その回答は、「いいえ、ありません。なぜならば、子供およびその他の影響を受け易い集団が潜在的に持つ感受性を上乗せすることは、ばく露限度値の設定において明示的に考慮されているからです」である。
それは、公衆のばく露限度値に不確かさに対する十分なマージンとして50倍という係数を持たせた理由のひとつである。この報告書に提示したデータに基づき、本委員会は成人に対するものとは別に子供に対するばく露限度値を推奨する理由を見出していない。

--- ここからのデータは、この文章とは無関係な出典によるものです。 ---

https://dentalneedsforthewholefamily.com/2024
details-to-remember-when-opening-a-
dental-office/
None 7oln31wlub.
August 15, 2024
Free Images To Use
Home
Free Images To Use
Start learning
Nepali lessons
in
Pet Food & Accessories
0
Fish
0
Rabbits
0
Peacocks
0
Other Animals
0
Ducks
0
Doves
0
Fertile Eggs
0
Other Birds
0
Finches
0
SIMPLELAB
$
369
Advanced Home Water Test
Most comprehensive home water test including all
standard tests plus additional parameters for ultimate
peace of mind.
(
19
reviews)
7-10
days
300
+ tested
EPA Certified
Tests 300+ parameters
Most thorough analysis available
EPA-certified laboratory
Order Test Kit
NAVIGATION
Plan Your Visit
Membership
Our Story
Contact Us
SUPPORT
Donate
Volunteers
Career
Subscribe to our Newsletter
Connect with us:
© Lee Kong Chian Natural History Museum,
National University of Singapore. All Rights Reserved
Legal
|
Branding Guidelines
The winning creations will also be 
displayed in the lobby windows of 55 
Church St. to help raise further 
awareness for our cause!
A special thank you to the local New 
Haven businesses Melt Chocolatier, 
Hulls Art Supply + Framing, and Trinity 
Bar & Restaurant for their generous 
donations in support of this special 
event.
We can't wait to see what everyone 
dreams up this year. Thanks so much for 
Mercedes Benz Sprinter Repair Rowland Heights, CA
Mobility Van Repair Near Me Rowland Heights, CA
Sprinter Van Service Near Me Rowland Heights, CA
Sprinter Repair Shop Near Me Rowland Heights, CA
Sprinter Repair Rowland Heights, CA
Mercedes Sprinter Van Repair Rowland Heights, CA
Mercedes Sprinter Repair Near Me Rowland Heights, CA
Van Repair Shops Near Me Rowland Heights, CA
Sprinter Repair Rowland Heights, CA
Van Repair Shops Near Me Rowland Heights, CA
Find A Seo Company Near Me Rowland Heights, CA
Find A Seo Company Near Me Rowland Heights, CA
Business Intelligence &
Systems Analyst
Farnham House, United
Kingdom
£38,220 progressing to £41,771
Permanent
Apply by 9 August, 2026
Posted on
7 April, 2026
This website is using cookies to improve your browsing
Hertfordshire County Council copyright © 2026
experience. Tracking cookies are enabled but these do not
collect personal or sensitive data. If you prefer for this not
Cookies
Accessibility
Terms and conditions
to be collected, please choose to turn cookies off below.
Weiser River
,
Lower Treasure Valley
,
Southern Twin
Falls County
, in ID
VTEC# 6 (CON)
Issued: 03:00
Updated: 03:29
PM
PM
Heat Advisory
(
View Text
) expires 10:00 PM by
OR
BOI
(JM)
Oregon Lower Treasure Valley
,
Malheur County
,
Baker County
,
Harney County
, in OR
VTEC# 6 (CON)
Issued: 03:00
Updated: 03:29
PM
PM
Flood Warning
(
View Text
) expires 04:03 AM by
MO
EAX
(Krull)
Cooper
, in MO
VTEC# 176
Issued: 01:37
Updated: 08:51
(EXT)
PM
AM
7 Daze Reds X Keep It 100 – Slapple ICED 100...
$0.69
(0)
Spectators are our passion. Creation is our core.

ところで、HCNの1997年の無線周波域のばく露制限値はICNIRPの1998年のそれとかけ離れているが、最近の科学的データに基づけば、2 GHz 付近の周波数域の現在の参考レベルでは低年齢の子供モデルにおけるSARが最大許容値を超過することが示されているため、現在、本委員会は新しいばく露制限値の提案を行っている(詳細の訳出省略)。その提案をGSM、UMTS、Wi-Fi に当てはめた参考レベルは約40-70 V/m から28 V/mに引き下げられることになる。ただし、オランダの公衆が立ち入る場所において28 V/mを上回る電界強度は現在、生じていないので、この変更による実際上の影響は殆どない。